## Exercise prompt
Provide the number of lines below containing the word "Voortgezet", without any other words.

====== Data to examine ======

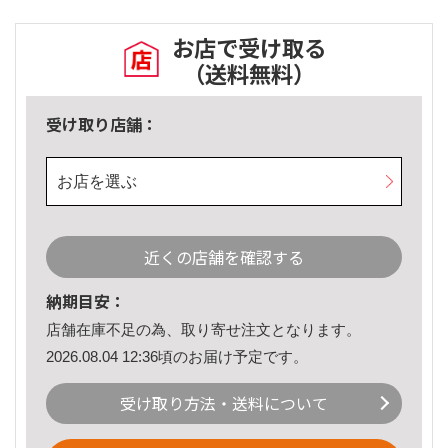
お店で受け取る
（送料無料）
受け取り店舗：
お店を選ぶ
近くの店舗を確認する
納期目安：
店舗在庫不足の為、取り寄せ注文となります。
2026.08.04 12:36頃のお届け予定です。
受け取り方法・送料について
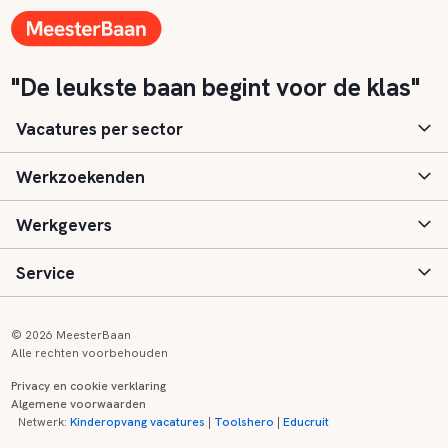
"De leukste baan begint voor de klas"
Vacatures per sector
Werkzoekenden
Basisonderwijs
Werkgevers
Speciaal (basis) onderwijs
Aanmelden
Service
Voortgezet onderwijs
Vacatures
Inloggen
Voortgezet speciaal onderwijs
Scholen
Informatie
Contact
© 2026 MeesterBaan
Alle rechten voorbehouden
Middelbaar beroepsonderwijs
Opleidingen
Tarieven
FAQ
Privacy en cookie verklaring
Algemene voorwaarden
Kinderopvang
Zij-instroom informatie
Registreren
Onderwijs links
Netwerk:
Kinderopvang vacatures
|
Toolshero
|
Educruit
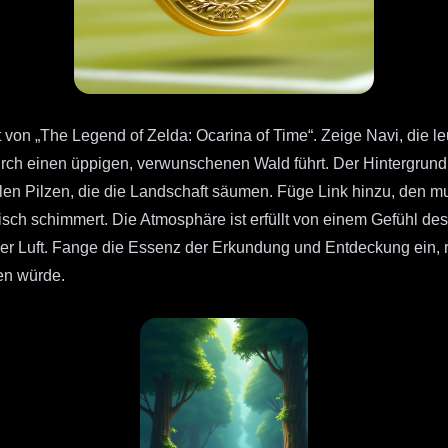
t von „The Legend of Zelda: Ocarina of Time“. Zeige Navi, die l
urch einen üppigen, verwunschenen Wald führt. Der Hintergrund
urrilen Pilzen, die die Landschaft säumen. Füge Link hinzu, den 
sch schimmert. Die Atmosphäre ist erfüllt von einem Gefühl de
r Luft. Fange die Essenz der Erkundung und Entdeckung ein, ru
en würde.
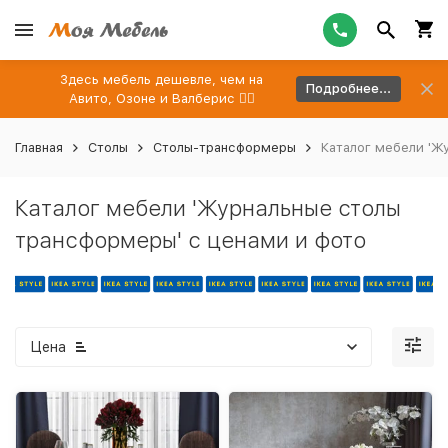
Здесь мебель дешевле, чем на
Подробнее...
Авито, Озоне и Валберис 👉🏻
Главная
Столы
Столы-трансформеры
Каталог мебели 'Ж
Каталог мебели 'Журнальные столы
трансформеры' с ценами и фото
Цена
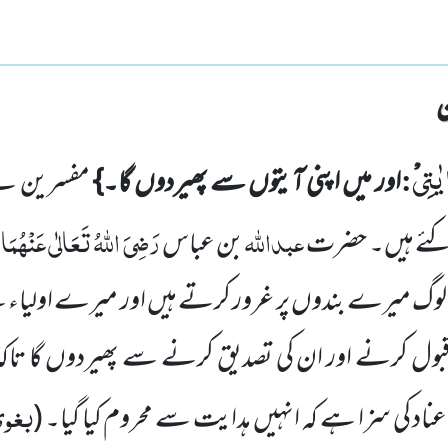
یٰتِی
:
اور میں اپنی آیتوں سے پھیردوں گا۔}
مفسرین ن
عبداللہ
رَضِیَ اللہُ تَعَالٰی عَنْہُمَا
کئے ہیں۔
حضرت
بن عباس
ف
جو لوگ میرے بندوں پر غرور کرتے ہیں
اور میرے اولیاء 
قبول کرنے اور ان کی تصدیق کرنے سے پھیردوں گا تاکہ وہ
بغوی
ناد کی سزا ہے کہ انہیں ہدایت سے محروم کیا گیا۔
(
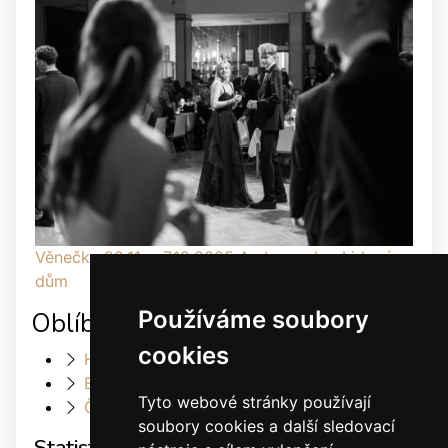
Věnečky 29.11. a 7.12.2025 Ambassador, Lidový
dům
Používáme soubory
Oblíbené odkazy
cookies
Heller Dance & Fashion
Elis Dance Sport s.r.o.
Tyto webové stránky používají
Český svaz tanečního sportu
soubory cookies a další sledovací
Statistiky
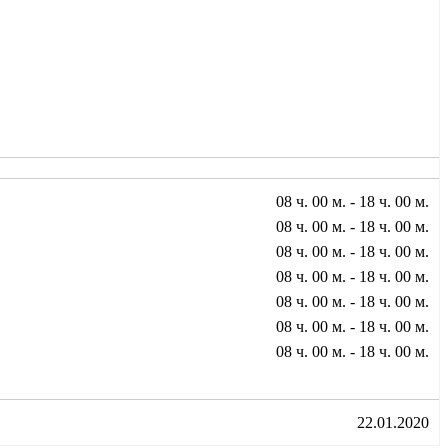
08 ч. 00 м. - 18 ч. 00 м.
08 ч. 00 м. - 18 ч. 00 м.
08 ч. 00 м. - 18 ч. 00 м.
08 ч. 00 м. - 18 ч. 00 м.
08 ч. 00 м. - 18 ч. 00 м.
08 ч. 00 м. - 18 ч. 00 м.
08 ч. 00 м. - 18 ч. 00 м.
22.01.2020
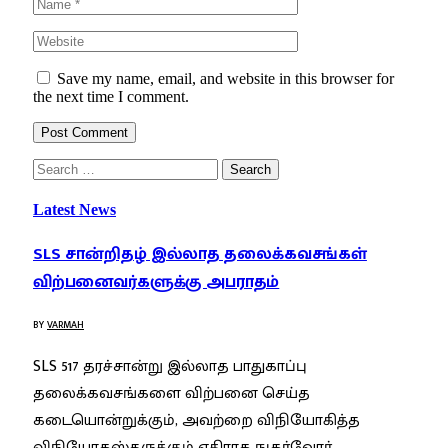
Save my name, email, and website in this browser for
the next time I comment.
Search
for:
Latest News
SLS சான்றிதழ் இல்லாத தலைக்கவசங்கள்
விற்பனைவர்களுக்கு அபராதம்
BY
VARMAH
SLS 517 தரச்சான்று இல்லாத பாதுகாப்பு
தலைக்கவசங்களை விற்பனை செய்த
கடையொன்றுக்கும், அவற்றை விநியோகித்த
விநியோகஸ்தருக்கும் எதிராக நுகர்வோர்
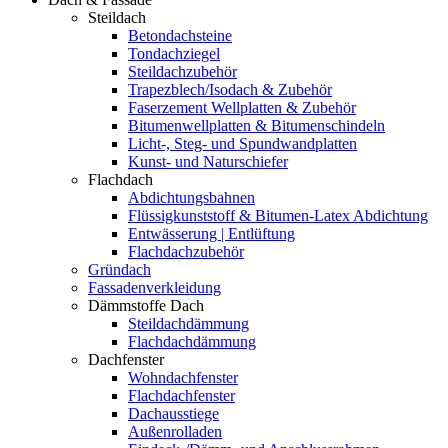
Steildach
Betondachsteine
Tondachziegel
Steildachzubehör
Trapezblech/Isodach & Zubehör
Faserzement Wellplatten & Zubehör
Bitumenwellplatten & Bitumenschindeln
Licht-, Steg- und Spundwandplatten
Kunst- und Naturschiefer
Flachdach
Abdichtungsbahnen
Flüssigkunststoff & Bitumen-Latex Abdichtung
Entwässerung | Entlüftung
Flachdachzubehör
Gründach
Fassadenverkleidung
Dämmstoffe Dach
Steildachdämmung
Flachdachdämmung
Dachfenster
Wohndachfenster
Flachdachfenster
Dachausstiege
Außenrolladen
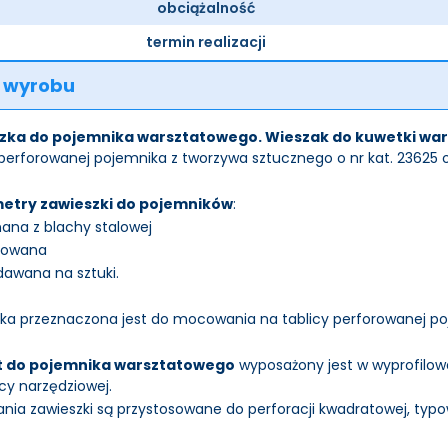
obciążalność
termin realizacji
 wyrobu
zka do pojemnika warsztatowego. Wieszak do kuwetki wa
 perforowanej pojemnika z tworzywa sztucznego o nr kat. 23625 o
etry zawieszki do pojemników
:
ana z blachy stalowej
kowana
dawana na sztuki.
ka przeznaczona jest do mocowania na tablicy perforowanej po
 do pojemnika warsztatowego
wyposażony jest w wyprofilowa
icy narzędziowej.
ia zawieszki są przystosowane do perforacji kwadratowej, typow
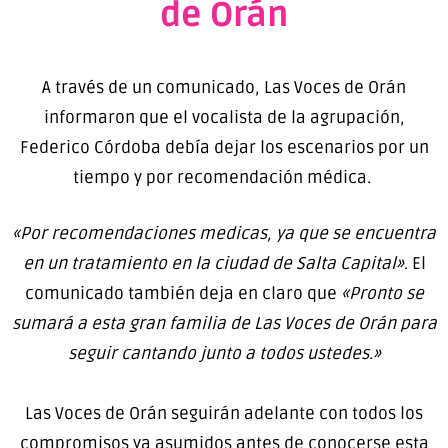
de Orán
A través de un comunicado, Las Voces de Orán
informaron que el vocalista de la agrupación,
Federico Córdoba debía dejar los escenarios por un
tiempo y por recomendación médica.
«Por recomendaciones medicas, ya que se encuentra
en un tratamiento en la ciudad de Salta Capital»
. El
comunicado también deja en claro que
«Pronto se
sumará a esta gran familia de Las Voces de Orán para
seguir cantando junto a todos ustedes.»
Las Voces de Orán seguirán adelante con todos los
compromisos ya asumidos antes de conocerse esta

======

## Task result
2